Debian, RHEL, SUSE, Ubuntu, and compatible distros should all have good
support.

Fedora and FreeBSD get regular builds and basic testing but have fewer
users exercising them in production.

FYI, if you want to keep the interfaces you're familiar with, the free
RHEL developer license now allows most personal and small-business
production use: https://access.redhat.com/discussions/5719451

> 
> Have any of you had success doing major upgrades (bullseye to
> bookworm on Debian) of your physical nodes one at a time while each
> node is in standby+maintenance, and rolling the vm from one to the
> other so it doesn't reboot while the hosts are upgraded?  That has
> worked well for me for minor OS updates, but I'm curious about the
> majors.  
> 
> My project this year is even more major, not just upgrading the OS
> but changing distributions.
> 
> I think I have three possible ways I can try this:
> 1) wipe all server disks and start fresh.

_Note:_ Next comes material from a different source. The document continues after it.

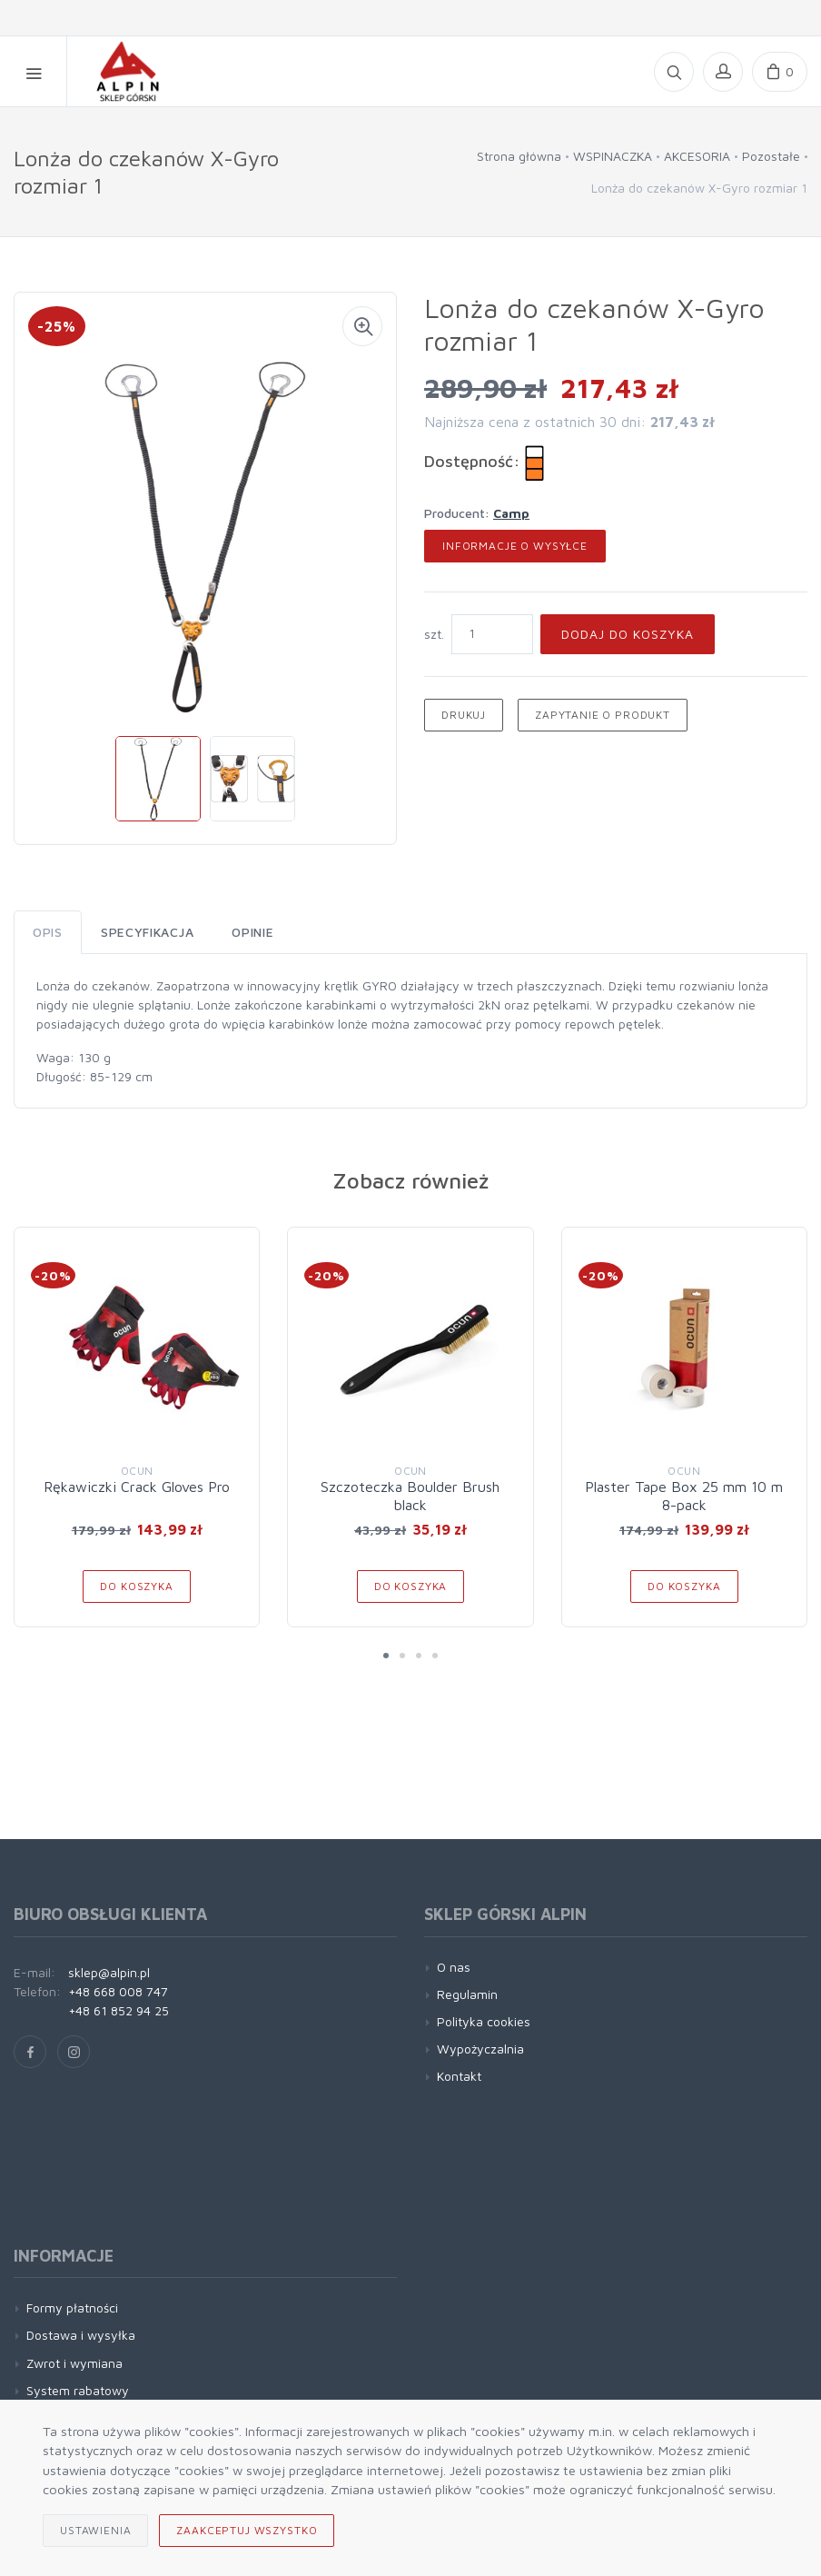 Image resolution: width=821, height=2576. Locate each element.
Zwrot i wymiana (74, 2363)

A variation, if you can get new hosts, is to set up a test cluster on
new hosts, and once you're comfortable that it will work, stop the old
cluster and turn the new one into production.

> 
> 2) standby and maintenance one node, then reinstall it with a new OS
> and make a New Cluster.  shutdown the vm and copy it, offline, to the
> new one-node cluster. and start it up there. Then once that's
> working, wipe and reinstall the other node, and add it to the new
> cluster.

This should be fine.

> 
> 3) standby and maintenance one node, then Remove it from the
> cluster.  Then reinstall it with the new distribution's OS.  Then re-
> add it to the Existing Cluster.  Move the vm resource to it and
> verify it's working, then do the same with the other physical node,
> and take it out of standby&maint to finish.
> 

This would be fine as long as the corosync and pacemaker versions are
compatible. However as Michele mentioned, RHEL 7 uses Corosync 2, and
the latest of any distro will use Corosync 3, so that will sink this
option.

> (Obviously any of those methods begin with a full backup to offsite
> and local media. and end with a verification against that backup.)
> 
> #1 would be the longest outage but the "cleanest result"
> #3 would be possibly no outage, but I think the least likely to
> work.  I understand EL uses pcs and debian uses crm for example...

Debian offers both IIRC. But that won't affect the upgrade, they both
use Pacemaker command-line tools under the hood. The only difference is
what commands you run to get the same effect.

> #2 is a compromise that should(tm) have only a few seconds of
> outage.  But could blow up i suppose.  They all could blow up though
> so I'm not sure that should play a factor in the decision.
> 
> I can't be the first person to go down this path.  So what do you all
> think?  how have you done it in the past?